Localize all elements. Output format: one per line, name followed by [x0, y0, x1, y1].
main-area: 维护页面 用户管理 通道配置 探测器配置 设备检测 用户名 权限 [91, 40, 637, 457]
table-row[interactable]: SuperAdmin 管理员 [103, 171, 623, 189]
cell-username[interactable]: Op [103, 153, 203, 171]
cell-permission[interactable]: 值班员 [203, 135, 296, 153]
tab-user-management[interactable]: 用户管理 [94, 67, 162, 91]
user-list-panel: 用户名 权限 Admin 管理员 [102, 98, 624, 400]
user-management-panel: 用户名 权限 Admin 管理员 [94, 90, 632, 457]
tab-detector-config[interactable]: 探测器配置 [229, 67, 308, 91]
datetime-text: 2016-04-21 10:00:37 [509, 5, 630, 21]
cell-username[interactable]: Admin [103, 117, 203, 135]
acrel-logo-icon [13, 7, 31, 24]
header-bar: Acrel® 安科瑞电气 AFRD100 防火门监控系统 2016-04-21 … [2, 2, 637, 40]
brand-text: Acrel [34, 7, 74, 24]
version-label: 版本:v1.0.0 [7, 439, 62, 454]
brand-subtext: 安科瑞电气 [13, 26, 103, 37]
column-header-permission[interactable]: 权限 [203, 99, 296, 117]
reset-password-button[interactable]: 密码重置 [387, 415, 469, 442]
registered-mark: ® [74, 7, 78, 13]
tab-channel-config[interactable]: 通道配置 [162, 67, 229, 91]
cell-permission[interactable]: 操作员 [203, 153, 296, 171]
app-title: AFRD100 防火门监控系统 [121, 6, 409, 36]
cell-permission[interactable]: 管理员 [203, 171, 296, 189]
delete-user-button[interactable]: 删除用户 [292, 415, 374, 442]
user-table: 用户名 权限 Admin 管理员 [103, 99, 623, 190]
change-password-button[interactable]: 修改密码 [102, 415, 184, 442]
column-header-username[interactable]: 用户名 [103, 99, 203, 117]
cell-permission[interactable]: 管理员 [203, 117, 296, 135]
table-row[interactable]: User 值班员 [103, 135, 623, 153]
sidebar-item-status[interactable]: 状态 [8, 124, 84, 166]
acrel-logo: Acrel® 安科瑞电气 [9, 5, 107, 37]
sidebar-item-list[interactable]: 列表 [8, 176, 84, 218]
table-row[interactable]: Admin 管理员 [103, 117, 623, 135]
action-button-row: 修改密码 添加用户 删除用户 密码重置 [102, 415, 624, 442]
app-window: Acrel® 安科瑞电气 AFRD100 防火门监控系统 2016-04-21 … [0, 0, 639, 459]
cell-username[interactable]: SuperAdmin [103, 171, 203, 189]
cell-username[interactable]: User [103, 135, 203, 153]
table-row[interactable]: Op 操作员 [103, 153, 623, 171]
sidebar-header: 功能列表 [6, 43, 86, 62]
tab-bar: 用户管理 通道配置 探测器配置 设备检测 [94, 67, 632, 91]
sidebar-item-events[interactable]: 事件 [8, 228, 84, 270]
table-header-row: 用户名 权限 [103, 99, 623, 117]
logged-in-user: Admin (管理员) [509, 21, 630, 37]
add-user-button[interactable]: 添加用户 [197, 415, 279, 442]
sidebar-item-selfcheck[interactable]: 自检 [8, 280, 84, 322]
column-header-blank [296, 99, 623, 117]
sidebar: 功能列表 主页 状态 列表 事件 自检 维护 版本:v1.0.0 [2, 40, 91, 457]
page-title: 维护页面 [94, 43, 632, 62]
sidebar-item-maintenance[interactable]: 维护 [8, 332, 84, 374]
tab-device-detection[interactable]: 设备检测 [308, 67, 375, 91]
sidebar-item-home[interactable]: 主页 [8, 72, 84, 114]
• • • •
* **Assignment**
Using the listing above, show each line holding the string "panel".

* **Worked solution**
user-list-panel: 用户名 权限 Admin 管理员 [102, 98, 624, 400]
user-management-panel: 用户名 权限 Admin 管理员 [94, 90, 632, 457]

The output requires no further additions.